Wow, nice job Skulls, can't wait till here the story when you get back!


----------



## mpmorr (Oct 3, 2007)

Congrats to him that is a buck of a lifetime.


----------



## Speckulator (Oct 3, 2007)

Woody---I wouldn't be tellin that!!!!!!!

George


----------



## JCW (Oct 27, 2008)

That is an awesome deer...congrats on the buck Mr. McNasty! Also congrats on finding a chick that is soo fired up about you killing a good deer! That is double badass!!!!!!:letsdrink


----------



## daddytime (Oct 1, 2007)

Quote from a text "1st morning of the hunt. He came in from behind me and I stopped him at 42 yards. Quartering away. Smoke city!"

Supposed to call me when he gets a sec. Just met Ryan when he offered to take care of my office **** problem I posted about here. The guy is top notch and this kill could not have happened to a nicer guy. I just hope Wes scores next. PFF going scoreboard in Illinois is awesome. Good luck to all this season. :usaflag


----------



## Garbo (Oct 2, 2007)

Dang Ryan......

I wanted to go, but you wouldn't return my call.........

Congrats.


----------



## joebuck (Oct 1, 2007)

Congrats Ryan!!! Great buck.


----------



## TGillman (Oct 19, 2007)

Congrats Ryan... guess all the pressure is off to kill the "Big One" this year, you have finally done it... Now you can come hang out with us at my camp house !!

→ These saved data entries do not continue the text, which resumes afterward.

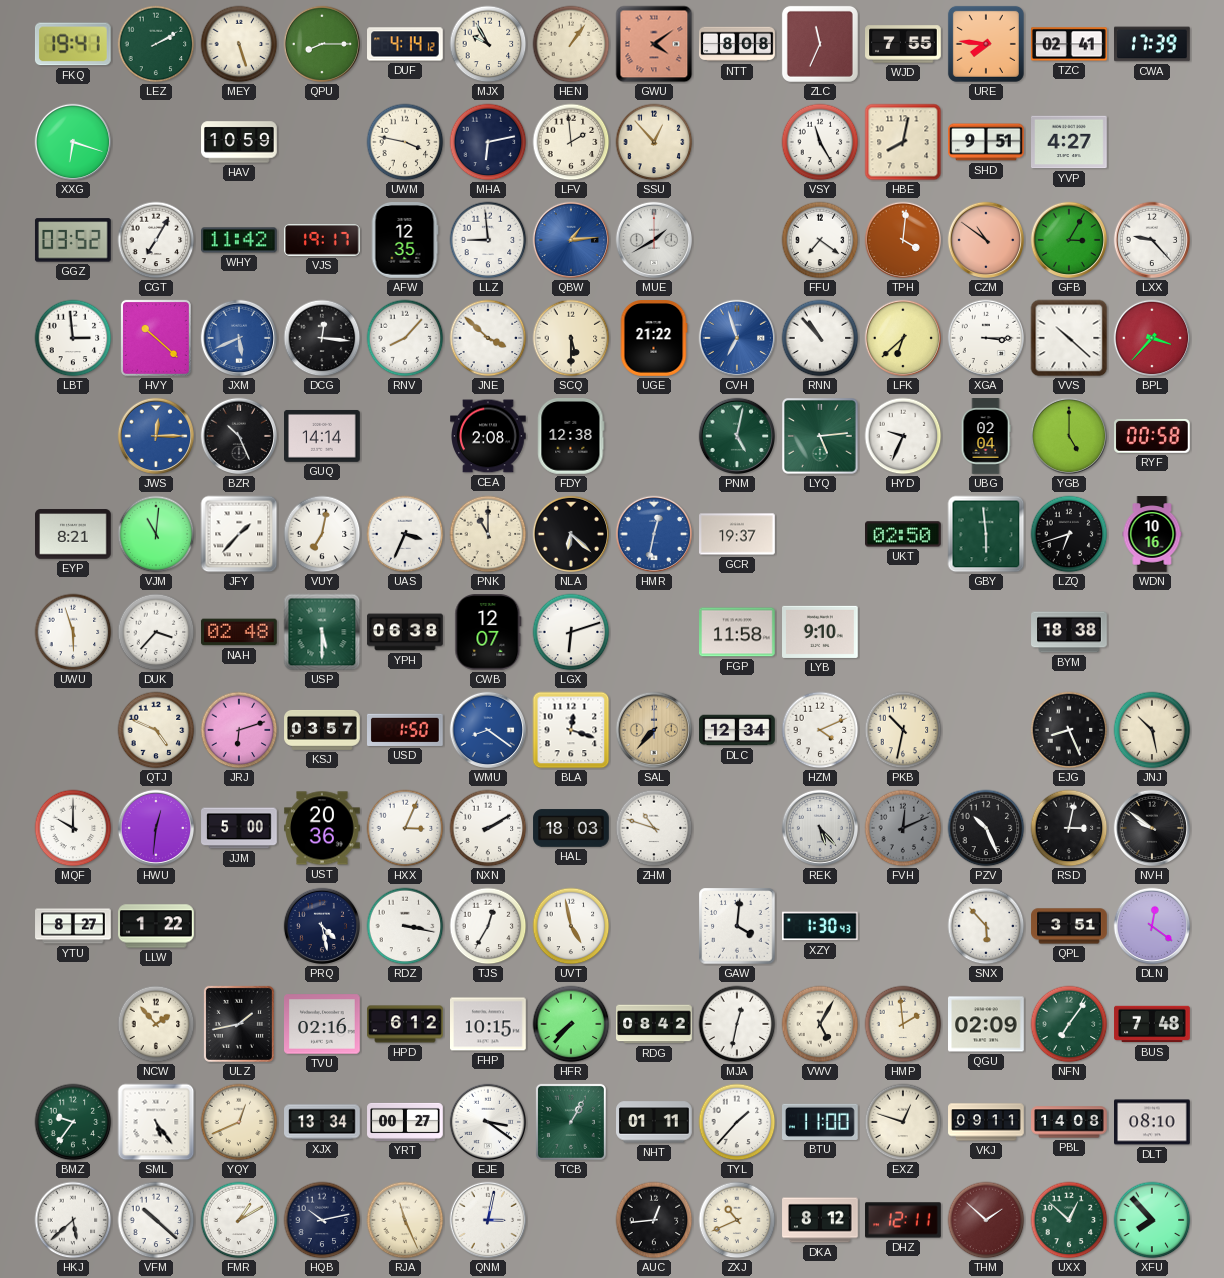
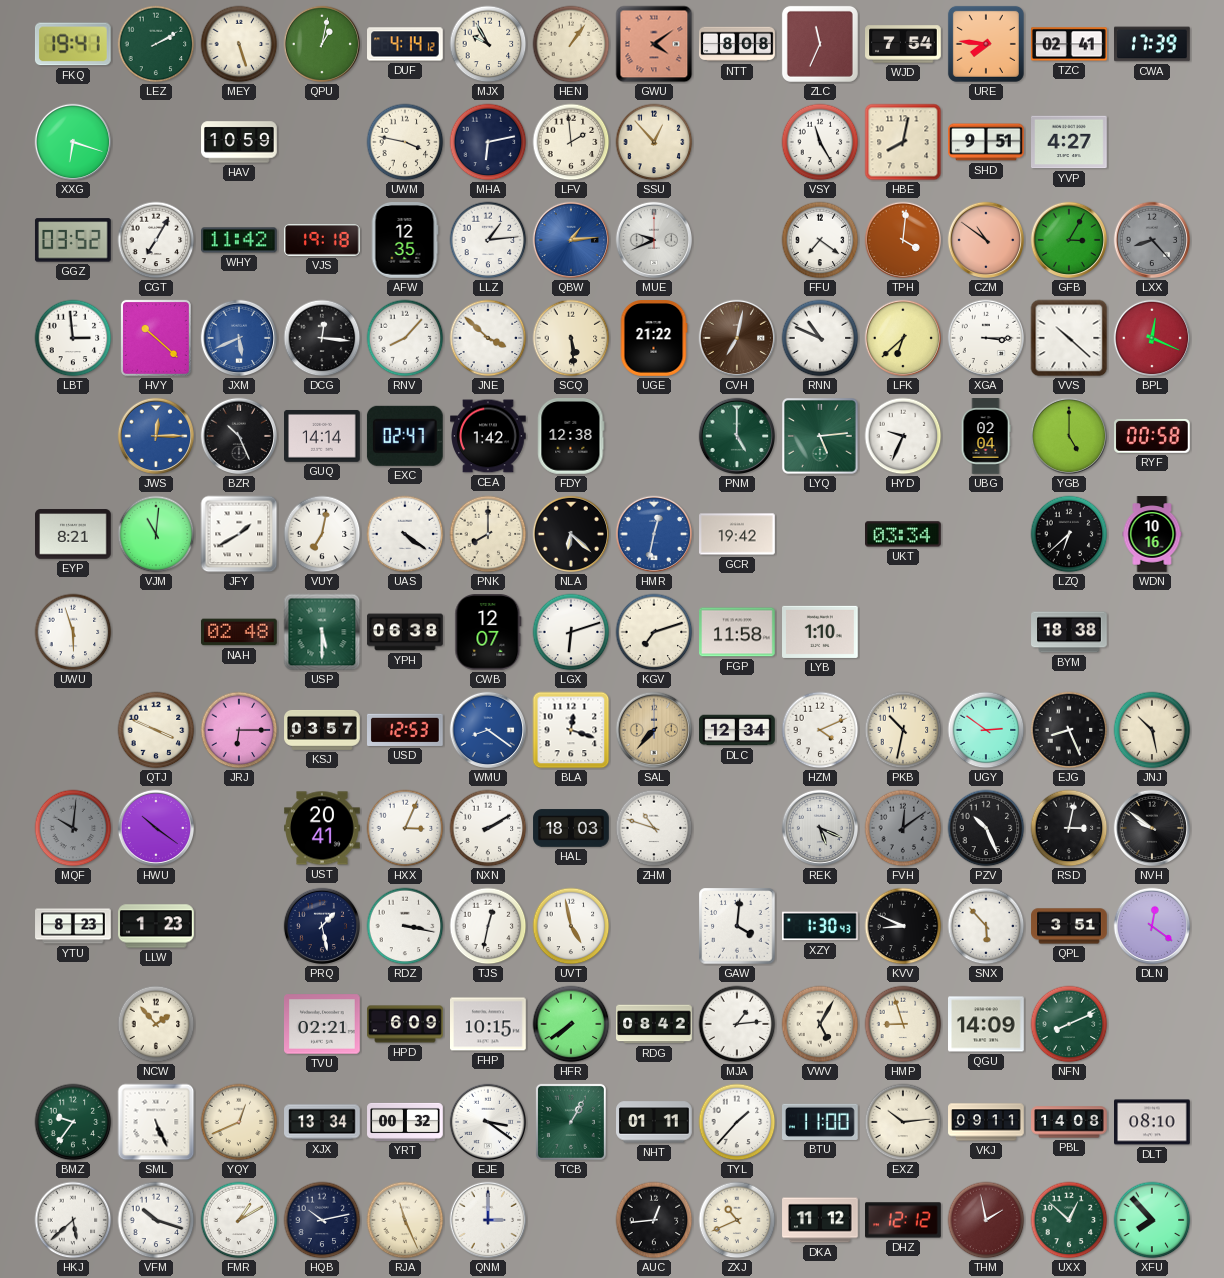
QPU: 8:15 -> 1:02
WJD: 7:55 -> 7:54
VJS: 19:17 -> 19:18
LLZ: 8:59 -> 1:14
MUE: 1:40 -> 9:41
LXX: 9:23 -> 8:23
LXX dial: white -> grey
SCQ: 5:30 -> 5:29
CVH: 6:57 -> 7:02
CVH dial: blue -> brown
RNN: 10:53 -> 10:49
BPL: 3:37 -> 12:19
EXC: none -> 02:47
CEA: 2:08 -> 1:42
PNM: 5:02 -> 5:00
JFY: 1:37 -> 1:40
UAS: 3:34 -> 4:21
PNK: 11:00 -> 8:00
GCR: 19:37 -> 19:42
UKT: 02:50 -> 03:34
GBY: 5:59 -> none
LZQ: 6:42 -> 6:38
DUK: 3:37 -> none
KGV: none -> 7:12
LYB: 9:10 -> 1:10
QTJ: 4:49 -> 3:49
JRJ: 6:12 -> 6:15
USD: 1:50 -> 12:53
UGY: none -> 2:51
MQF: 10:00 -> 10:01
MQF dial: white -> grey
HWU: 12:31 -> 10:21
JJM: 5:00 -> none
UST: 20:36 -> 20:41
REK: 5:23 -> 5:19
FVH: 12:11 -> 12:09
YTU: 8:27 -> 8:23
LLW: 1:22 -> 1:23
PRQ: 4:28 -> 1:28
TJS: 12:35 -> 12:32
KVV: none -> 8:49
ULZ: 1:43 -> none
TVU: 02:16 -> 02:21
HPD: 6:12 -> 6:09
HFR: 7:37 -> 7:39
MJA: 12:32 -> 1:14
HMP: 1:59 -> 8:57
QGU: 02:09 -> 14:09
NFN: 7:06 -> 8:11
BUS: 7:48 -> none
SML: 5:24 -> 5:26
YRT: 00:27 -> 00:32
EXZ: 12:48 -> 10:14
VFM: 10:22 -> 10:18
QNM: 3:02 -> 3:00
DKA: 8:12 -> 11:12
DHZ: 12:11 -> 12:12
THM: 1:52 -> 1:58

:clap:letsdrink:clap:letsdrink


----------



## daddytime (Oct 1, 2007)

Just talked to Ryan...passed on a buck yesterday...had to get down for a nature call...knocked all his arrows off climbing back up...had a single arrow and broadhead left in the tree...double lung with a rage and buck ran 80 yards. Sometimes, it is just meant to be. Sounds like they gotta tip on another monster for Wes...stupid tropical storm here, good week to be in Illinois. :usaflag


----------



## Grassflatsfisher (Oct 3, 2007)

Heck yea... That's a great buck! Congrats!


----------



## BRANDYNiCOLE (Dec 1, 2007)

*thanks for everyone's Congrats! I've been reading all the posts to Ryan, I'm sure he can't wait to get home & tell everyone the whole story!


----------



## 7mmbrowningman (Oct 19, 2008)

We can't wait to hearthe storyfrom him!And thanks for letting us all know...That is agreat buck for sure - glad he had an awesome trip, sure beats the crap outta this rain!:moon lol 

CONGRATS SCULLY! :bowdown:bowdown :clap:clap


----------



## jspooney (Oct 2, 2007)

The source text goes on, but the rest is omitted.